[Dataset entries]
▼
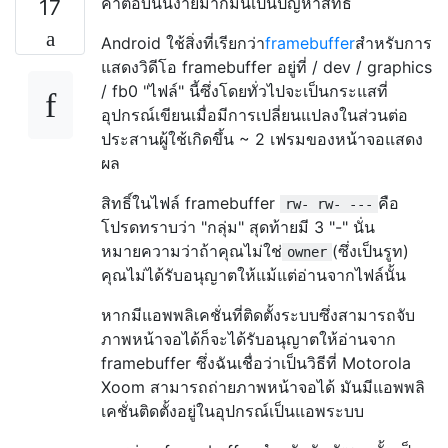
คำตอบนั้นง่ายมากมันเป็นปัญหาสิทธิ์
17
Android ใช้สิ่งที่เรียกว่า
framebuffer
สำหรับการ
แสดงวิดีโอ framebuffer อยู่ที่ / dev / graphics
/ fb0 "ไฟล์" นี้ซึ่งโดยทั่วไปจะเป็นกระแสที่
อุปกรณ์เขียนเมื่อมีการเปลี่ยนแปลงในส่วนต่อ
ประสานผู้ใช้เกิดขึ้น ~ 2 เฟรมของหน้าจอแสดง
ผล
สิทธิ์ในไฟล์ framebuffer
คือ
rw- rw- ---
โปรดทราบว่า "กลุ่ม" สุดท้ายมี 3 "-" นั่น
หมายความว่าถ้าคุณไม่ใช่
(ซึ่งเป็นรูท)
owner
คุณไม่ได้รับอนุญาตให้แม้แต่อ่านจากไฟล์นั้น
หากมีแอพพลิเคชั่นที่ติดตั้งระบบซึ่งสามารถจับ
ภาพหน้าจอได้ก็จะได้รับอนุญาตให้อ่านจาก
framebuffer ซึ่งฉันเชื่อว่าเป็นวิธีที่ Motorola
Xoom สามารถถ่ายภาพหน้าจอได้ มันมีแอพพลิ
เคชั่นติดตั้งอยู่ในอุปกรณ์เป็นแอพระบบ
▲
What to produce: Output the records verbatim without pictures.

Exercise response:
คำตอบนั้นง่ายมากมันเป็นปัญหาสิทธิ์
17
Android ใช้สิ่งที่เรียกว่า
framebuffer
สำหรับการ
แสดงวิดีโอ framebuffer อยู่ที่ / dev / graphics
/ fb0 "ไฟล์" นี้ซึ่งโดยทั่วไปจะเป็นกระแสที่
อุปกรณ์เขียนเมื่อมีการเปลี่ยนแปลงในส่วนต่อ
ประสานผู้ใช้เกิดขึ้น ~ 2 เฟรมของหน้าจอแสดง
ผล
สิทธิ์ในไฟล์ framebuffer
คือ
rw- rw- ---
โปรดทราบว่า "กลุ่ม" สุดท้ายมี 3 "-" นั่น
หมายความว่าถ้าคุณไม่ใช่
(ซึ่งเป็นรูท)
owner
คุณไม่ได้รับอนุญาตให้แม้แต่อ่านจากไฟล์นั้น
หากมีแอพพลิเคชั่นที่ติดตั้งระบบซึ่งสามารถจับ
ภาพหน้าจอได้ก็จะได้รับอนุญาตให้อ่านจาก
framebuffer ซึ่งฉันเชื่อว่าเป็นวิธีที่ Motorola
Xoom สามารถถ่ายภาพหน้าจอได้ มันมีแอพพลิ
เคชั่นติดตั้งอยู่ในอุปกรณ์เป็นแอพระบบ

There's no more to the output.